# Data for the task

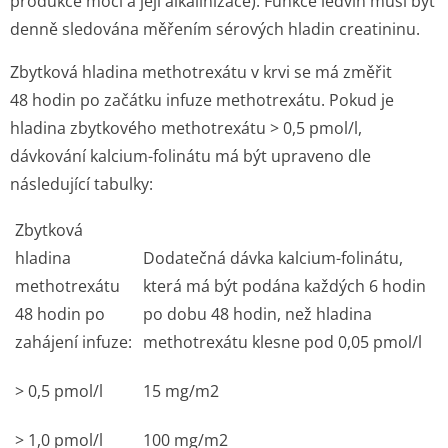
produkce moči a její alkalinizace). Funkce ledvin musí být
denně sledována měřením sérových hladin creatininu.
Zbytková hladina methotrexátu v krvi se má změřit
48 hodin po začátku infuze methotrexátu. Pokud je
hladina zbytkového methotrexátu > 0,5 pmol/l,
dávkování kalcium-folinátu má být upraveno dle
následující tabulky:
Zbytková
hladina
Dodatečná dávka kalcium-folinátu,
methotrexátu
která má být podána každých 6 hodin
48 hodin po
po dobu 48 hodin, než hladina
zahájení infuze:
methotrexátu klesne pod 0,05 pmol/l
> 0,5 pmol/l
15 mg/m
2
> 1,0 pmol/l
100 mg/m
2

# Your assignment
Within the listing above, extract exactly the lines from the line with "dávkování kalcium-folinátu má" to the line with "methotrexátu klesne pod 0,05 pmol/l", the two named lines included, and no others.

# Answer to the exercise
dávkování kalcium-folinátu má být upraveno dle
následující tabulky:
Zbytková
hladina
Dodatečná dávka kalcium-folinátu,
methotrexátu
která má být podána každých 6 hodin
48 hodin po
po dobu 48 hodin, než hladina
zahájení infuze:
methotrexátu klesne pod 0,05 pmol/l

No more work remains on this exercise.